The novel focuses on three women – Catherine Blake, Nadezhda Mandelstam, and the wife of an imaginary Irish poet. Each woman is dealing with her husband's death in a different way.

Out of the three stories, the first one - about Mrs. Blake - is by far the best. The story revealed how she was not able to read the poet's love letters until he taught her how, who trusted in his visions, and who learned to share her house with divine company only he could see.

Perhaps most insightful for me was reading the following passage that describes how Mrs. Blake feels even when Mr. Blake is alive: "I am alone...because I know there are worlds inside his head that I have no path to and whose very nature and colors seem always beyond my grasp. And that night I see most clearly what I have always known which is that I possess part of him but only part and although I know that he both loves and needs me....I am never to have all that is my full desire."

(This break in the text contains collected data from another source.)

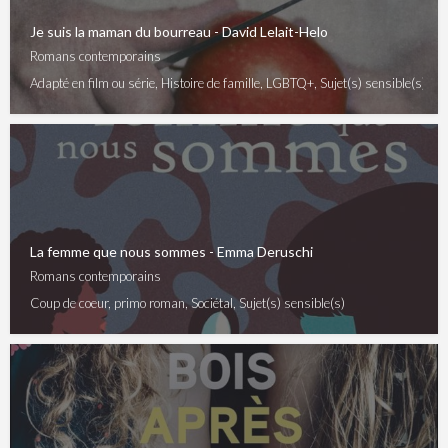
Je suis la maman du bourreau - David Lelait-Helo
Romans contemporains
Adapté en film ou série, Histoire de famille, LGBTQ+, Sujet(s) sensible(s), Soc
La femme que nous sommes - Emma Deruschi
Romans contemporains
Coup de coeur, primo roman, Sociétal, Sujet(s) sensible(s)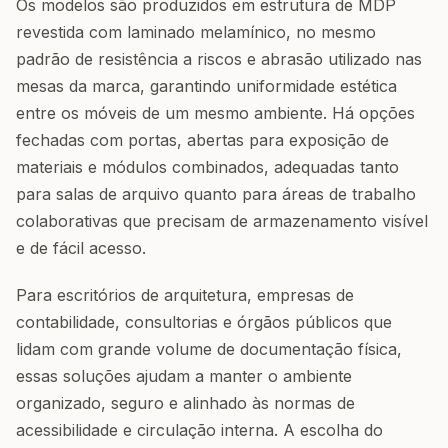
Os modelos são produzidos em estrutura de MDP
revestida com laminado melamínico, no mesmo
padrão de resistência a riscos e abrasão utilizado nas
mesas da marca, garantindo uniformidade estética
entre os móveis de um mesmo ambiente. Há opções
fechadas com portas, abertas para exposição de
materiais e módulos combinados, adequadas tanto
para salas de arquivo quanto para áreas de trabalho
colaborativas que precisam de armazenamento visível
e de fácil acesso.
Para escritórios de arquitetura, empresas de
contabilidade, consultorias e órgãos públicos que
lidam com grande volume de documentação física,
essas soluções ajudam a manter o ambiente
organizado, seguro e alinhado às normas de
acessibilidade e circulação interna. A escolha do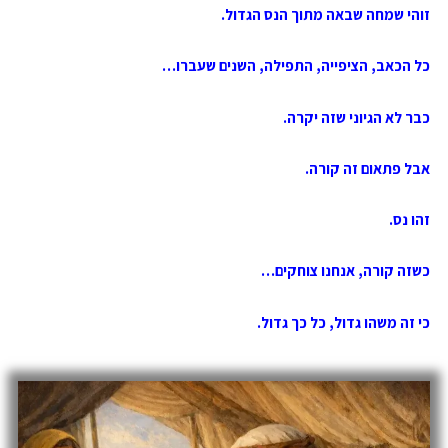
זוהי שמחה שבאה מתוך הנס הגדול.
כל הכאב, הציפייה, התפילה, השנים שעברו…
כבר לא הגיוני שזה יקרה.
אבל פתאום זה קורה.
זהו נס.
כשזה קורה, אנחנו צוחקים…
כי זה משהו גדול, כל כך גדול.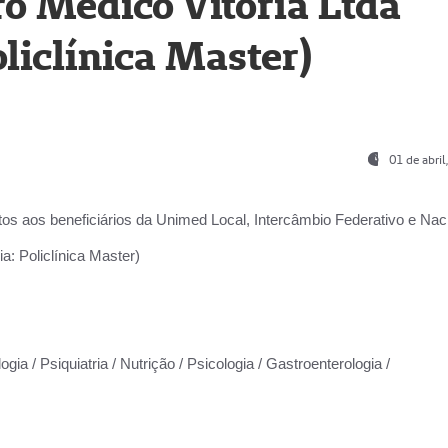
o Médico Vitória Ltda
liclínica Master)
01 de abri
os aos beneficiários da
Unimed Local, Intercâmbio Federativo e Naci
a: Policlínica Master)
gia / Psiquiatria / Nutrição / Psicologia / Gastroenterologia /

Towards the end of the story she is reflecting - perhaps dreaming - about the day she was married and then shifts to the focus that she is alone after his death. She flows into the thought that "soon my beloved will come to gather what is finally his and then I too shall be dressed in light and all the infirmities and afflictions of old age shall surely fall away. Such colors then, already spreading in wonder across new worlds, and I shall see the visions that were denied to my mortal eyes, my head and heart freed forever from their earthly [limits], and I shall be as the woman clothes with sun, no longer 'the shadow of delight.'

"He's whispering my name and holding out his hand. His hand that has no stain or mark [from writing poetry with ink]. He's telling me that the pure soul will cut a path into the Heaven of glory, leaving a track of light for men to wonder at .... I can barely raise my arm but I reach out and take his outstretched hand. Then we step into the other room together."

The next story in the book focuses on Osip Mandelstam who was exiled, then sentenced to hard labor for his anti-Stalinist poetry. He died at a transit camp in 1938 and his work was preserved solely in the memory of his wife. This story skipped around to different time periods and was not the most engaging story...at least compared to the story about the Blakes. It was confusing and difficult to follow.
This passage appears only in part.